Если в это время тихонько плыть на лодке вдоль берега, то можно видеть, как из глубины все еще стеклянных вод одна за другою высовываются кроткие умные головы зверей, похожих на человека, как они, большие и грузные, пробуют устроиться на каком-нибудь едва заметном подводном камне. Усядутся рядом два зверя, согреются утренним солнцем и склонят друг к другу головы. «Будто целуются», — скажешь помору. «Ликуются, — ответит он, — потому что природа у них человечья». И так это покажется значительным, что в Ледовитом океане живут звери, похожие на людей, и что в хорошее солнечное утро они целуются. Сверкнет серебряная спина белухи, выдвинется черное чудовище — косатка, вдали поднимутся фонтаны китов, на скалах расстроятся ряды белых птиц, запрыгают сельди, сверху на них серебряными полосами посыплются чайки.
Старый мудрец улыбается.
В хорошее летнее утро на краю света, у скалистого берега, где растут только лиловые колокольчики, начинается такая большая мудрая жизнь. Так ясно думается, так хочется верить, что конца природы и жизни человека нет, что все оканчивается не смертью, а спокойной мудростью. Ледяная оконечность земной оси — полюс — венец мудрости.
Небо светится, вода рябит, скалистый берег оседает, впереди то зверь, то птица… Старый мудрец улыбается.

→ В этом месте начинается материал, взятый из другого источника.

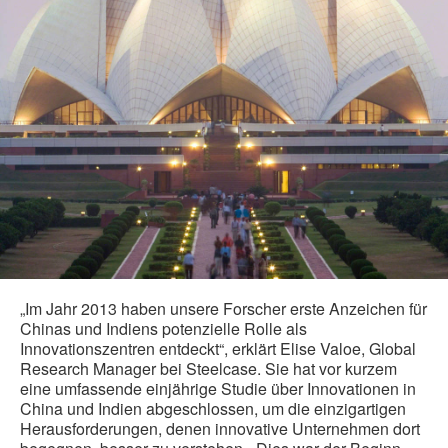
„Im Jahr 2013 haben unsere Forscher erste Anzeichen für
Chinas und Indiens potenzielle Rolle als
Innovationszentren entdeckt“, erklärt Elise Valoe, Global
Research Manager bei Steelcase. Sie hat vor kurzem
eine umfassende einjährige Studie über Innovationen in
China und Indien abgeschlossen, um die einzigartigen
Herausforderungen, denen innovative Unternehmen dort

— Слава тебе господи, ветерок горний, ветерка благо, бежим хорошо! — радуется кормщик.
Мы едем на шняке ставить ярус в океане.
Всего нас пятеро. Старый кормщик Игнатий, тот самый «законник», похожий на Николу Угодника, с которым мы уже не раз беседовали, и с ним три помора: «тяглец», ближайший помощник кормщика, зрелый муж, «весельщик», юноша, и «наживодчик», почти мальчик. Команда на шняке — совсем будто семья. Быть может, такая артель и создалась на основе семейного начала? Но, может быть, и само дело требует разных возрастов… И то и другое вероятно. Команда подчинена кормщику, как патриархальная семья — главе семейства. Больше. Мурманская поговорка гласит: «На небе бог, на земле царь, а на воде кормщик». Но Игнатий никогда не распоряжается единолично, а всегда по согласию: опросит, «как братья», и потом решит. Он и вообще не любит решать своевольно. В свободное время к избе Игнатия собирается вся молодежь становища, обсуждает свои дела; старик всегда с ними, но больше молчит и незаметно руководит. Было время, когда весь Мурман управлялся таким мудрым, прославленным жизнью человеком… Но теперь…
— Теперь на воде слушаются, а на берегу нет, — говорит кормщик Игнатий и улыбается, будто сочувствует тому, что власть уходит от старых людей…
Я пытаю старика: хорошо это или плохо?
— Ни хорошо, ни плохо, — отвечает он. — Народ теперь больше сплочен; старики на своем ставили, а молодой идет по артели. Мы по-молоду тянем.
Берег «оплывает». Отъехали верст двадцать в океан. Дальше ехать нельзя, можно и вовсе потерять землю из виду, а необходимо установить приметы, иначе лодку незаметно может унести течением, и потеряем место, где поставлен ярус.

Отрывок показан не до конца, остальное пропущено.